The limitations of lockdown might become a distant memory for many people. For others, the aftermath of lockdown could well remain with them for many years to come, possibly for the rest of their lives. Some coped in order to survive and are beginning to pick up the pieces to make life work for them. However, it will be quite the opposite for many, many people and families because livelihoods cannot return to normal.
A few years ago we would have relied on airmails, letters and phone calls to make contact with people. Modern technology has bridged the gap so that we’ve been able to hear and see people. Last night I received a phone call from my youngest cousin, who lives in South Africa. The even greater pleasure was not only to hear but see, his mother, who is 94, on the screen. She has her own flat in a care complex but, like ourselves in England, is in total lockdown. My cousin’s kindness and her clear memory gave us all a memorable time of catch-up.
I have seen so many of my friends come to a place where the word ‘lockdown’ and conversations about lockdown have been started and avoided almost simultaneously. It would be so good to live life again. However, that surprise phone call reminded me of the many times I have had surprises during the past few weeks – someone enquiring if I’m alright, offers of help, promises for the future, hand-made cards and photos on WhatsApp – the list could go on and on. However, I’m all too aware there have been many people who have not had any of these surprises.

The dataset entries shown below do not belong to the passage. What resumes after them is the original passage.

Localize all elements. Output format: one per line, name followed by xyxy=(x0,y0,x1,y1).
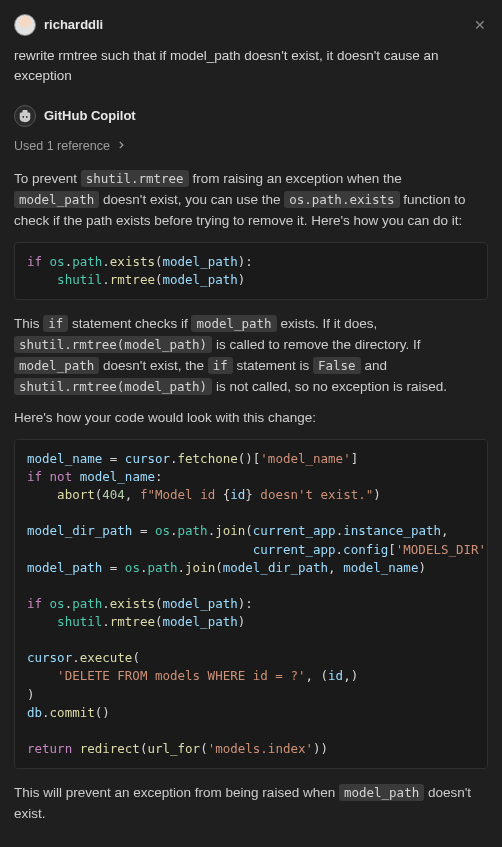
user-author-label: richarddli xyxy=(44,15,103,35)
user-message-header: richarddli ✕ xyxy=(14,14,488,36)
close-icon[interactable]: ✕ xyxy=(472,16,488,34)
references-label: Used 1 reference xyxy=(14,137,110,156)
inline-code: if xyxy=(208,357,233,374)
inline-code: model_path xyxy=(191,315,276,332)
inline-code: shutil.rmtree(model_path) xyxy=(14,336,212,353)
assistant-paragraph-4: This will prevent an exception from bein… xyxy=(14,783,488,825)
inline-code: model_path xyxy=(14,191,99,208)
inline-code: shutil.rmtree(model_path) xyxy=(14,378,212,395)
user-message-text: rewrite rmtree such that if model_path d… xyxy=(14,46,488,87)
inline-code: if xyxy=(43,315,68,332)
inline-code: os.path.exists xyxy=(284,191,399,208)
user-avatar-icon xyxy=(14,14,36,36)
assistant-author-label: GitHub Copilot xyxy=(44,106,136,126)
inline-code: shutil.rmtree xyxy=(81,170,189,187)
assistant-paragraph-1: To prevent shutil.rmtree from raising an… xyxy=(14,169,488,232)
assistant-message: GitHub Copilot Used 1 reference To preve… xyxy=(14,105,488,825)
assistant-message-header: GitHub Copilot xyxy=(14,105,488,127)
inline-code: model_path xyxy=(339,784,424,801)
assistant-paragraph-2: This if statement checks if model_path e… xyxy=(14,314,488,398)
code-block-2[interactable]: model_name = cursor.fetchone()['model_na… xyxy=(14,439,488,769)
chevron-right-icon xyxy=(116,137,126,156)
copilot-avatar-icon xyxy=(14,105,36,127)
inline-code: False xyxy=(313,357,361,374)
inline-code: model_path xyxy=(14,357,99,374)
code-block-1[interactable]: if os.path.exists(model_path): shutil.rm… xyxy=(14,242,488,300)
references-toggle[interactable]: Used 1 reference xyxy=(14,137,488,156)
user-message: richarddli ✕ rewrite rmtree such that if… xyxy=(14,14,488,87)
assistant-paragraph-3: Here's how your code would look with thi… xyxy=(14,408,488,429)
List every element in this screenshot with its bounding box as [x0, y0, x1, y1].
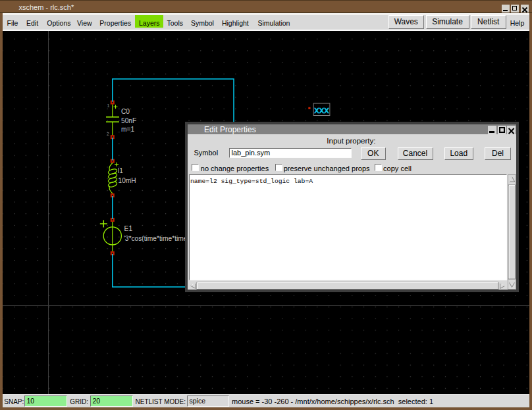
svg-text:l1: l1 — [118, 167, 123, 174]
svg-text:1: 1 — [107, 103, 110, 108]
svg-text:xxx: xxx — [314, 104, 329, 115]
svg-text:m=1: m=1 — [121, 126, 134, 133]
svg-text:'3*cos(time*time*time*: '3*cos(time*time*time* — [124, 235, 190, 242]
svg-text:50nF: 50nF — [121, 117, 136, 124]
svg-text:C0: C0 — [121, 108, 130, 115]
svg-text:10mH: 10mH — [119, 177, 136, 184]
svg-text:2: 2 — [107, 132, 109, 136]
svg-text:E1: E1 — [124, 225, 133, 232]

Last night I was returning home when I saw the most glorious sunset, the sun a ball of golden fire sinking below the horizon and the light filling the sky with different shades of reds and golds tinging the grey clouds with pink. This week I saw a thrush on the lawn feeding a worm to her fledgling chick. I have also seen traffic nose to tail on the dual carriageway, seen the vapour trails criss-crossing the lovely blue sky and heard the chaotic background noise of cars, motorbikes and ambulance sirens as life has picked up again. It will be all too easy to forget about the slow-down that lockdown forced us into. It became that place where we were made aware of the things that matter - neighbours, friends, colleagues and family. Yet, at the same time, every day, we were reminded of suffering and the struggle of those with responsibilities who are trying to preserve life. Anxiety has stalked us all and, for some, created situations of terror and abuse. Perhaps we have an even greater responsibility now to take what we learned personally, albeit seemingly insignificant, to encourage and support those who have struggled the most. We can let what we gained be a blessing to others.